DIRECTIONS FOR THIS TASK
Where the string "nous" occurs in a line of the data below, that line should be copied.

[Extracted page text data]
□ □ □ □

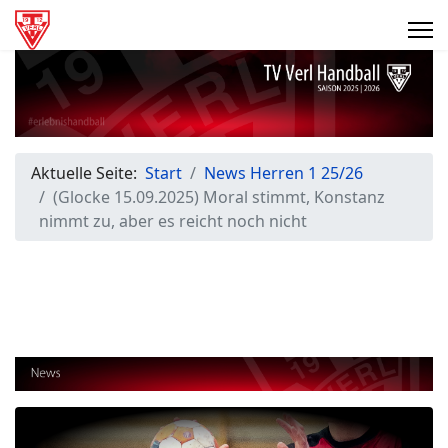
Aktuelle Seite:
Start
News Herren 1 25/26
(Glocke 15.09.2025) Moral stimmt, Konstanz
nimmt zu, aber es reicht noch nicht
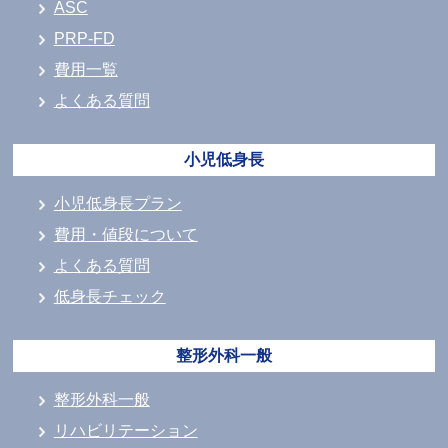
ASC
PRP-FD
費用一覧
よくある質問
小児低身長
小児低身長プラン
費用・値段について
よくある質問
低身長チェック
整形外科一般
整形外科一般
リハビリテーション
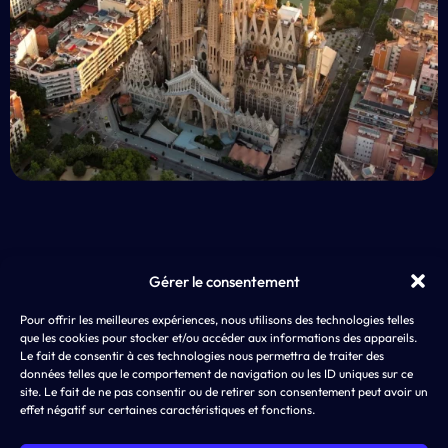
Gérer le consentement
EXP
Pour offrir les meilleures expériences, nous utilisons des technologies telles
AD4SCREEN
App 
que les cookies pour stocker et/ou accéder aux informations des appareils.
8 rue de Choiseul
LLM
Le fait de consentir à ces technologies nous permettra de traiter des
75002 PARIS
ASO,
données telles que le comportement de navigation ou les ID uniques sur ce
SEA
site. Le fait de ne pas consentir ou de retirer son consentement peut avoir un
effet négatif sur certaines caractéristiques et fonctions.
SMA
Disp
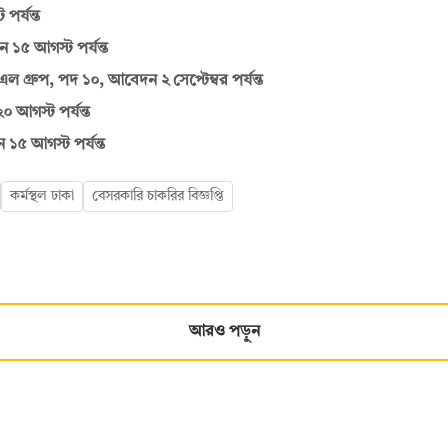
র্যন্ত
 ১৫ আগস্ট পর্যন্ত
গ্রুপ, পদ ১০, আবেদন ২ সেপ্টেম্বর পর্যন্ত
 আগস্ট পর্যন্ত
৫ আগস্ট পর্যন্ত
কর্মস্থল ঢাকা
বেসরকারি চাকরির বিজ্ঞপ্তি
আরও পড়ুন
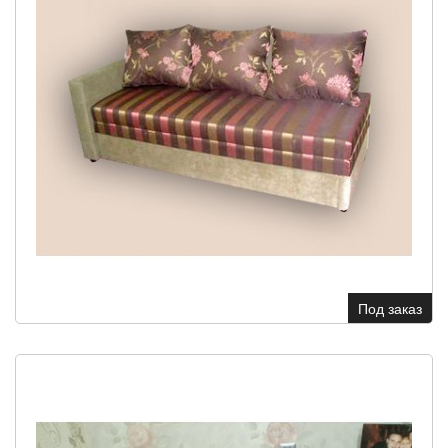
Под заказ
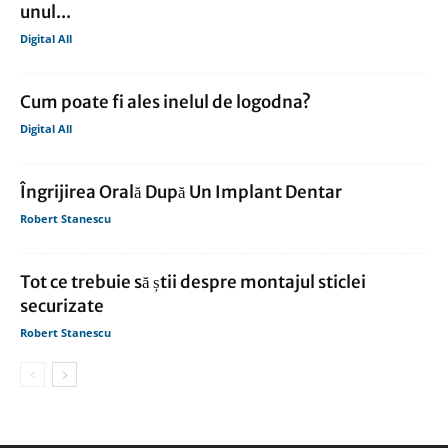
unul...
Digital All
Cum poate fi ales inelul de logodna?
Digital All
Îngrijirea Orală După Un Implant Dentar
Robert Stanescu
Tot ce trebuie să știi despre montajul sticlei
securizate
Robert Stanescu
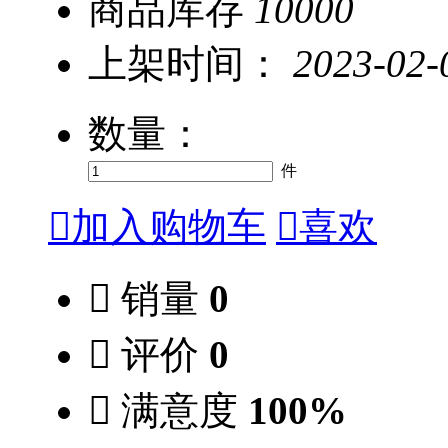
商品库存
10000
上架时间：
2023-02-
数量：
件

加入购物车

喜欢

销量
0

评价
0

满意度
100%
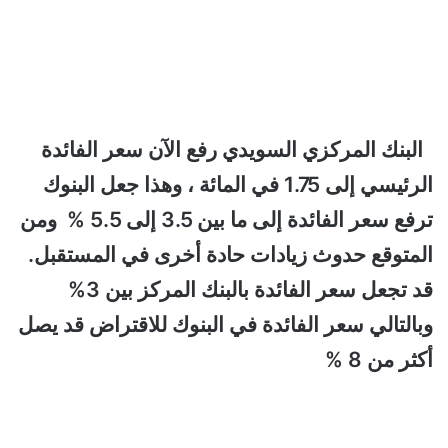
البنك المركزي السويدي رفع الآن سعر الفائدة
الرئيسي إلى 1.75 في المائة ، وهذا جعل البنوك
ترفع سعر الفائدة إلى ما بين 3.5 إلى 5.5
% ومن
المتوقع حدوث زيادات حادة أخرى في المستقبل.
قد تجعل سعر الفائدة بالبنك المركز بين 3%
وبالتالي سعر الفائدة في البنوك للاقتراض قد يصل
أكثر من 8 %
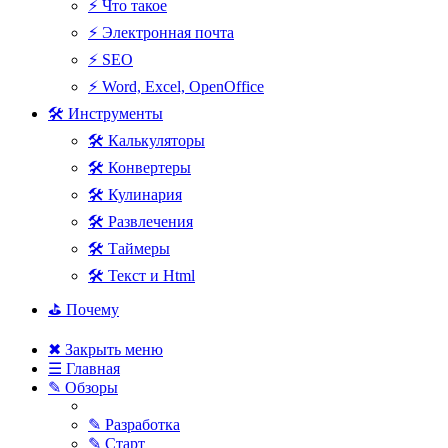
⚡ Что такое
⚡ Электронная почта
⚡ SEO
⚡ Word, Excel, OpenOffice
🛠 Инструменты
🛠 Калькуляторы
🛠 Конвертеры
🛠 Кулинария
🛠 Развлечения
🛠 Таймеры
🛠 Текст и Html
⛳ Почему
✖ Закрыть меню
☰ Главная
✎ Обзоры
✎ Разработка
✎ Старт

□ □ □ □

SOLUTION TO THE PROBLEM
Pour offrir les meilleures expériences, nous utilisons des technologies telles
Le fait de consentir à ces technologies nous permettra de traiter des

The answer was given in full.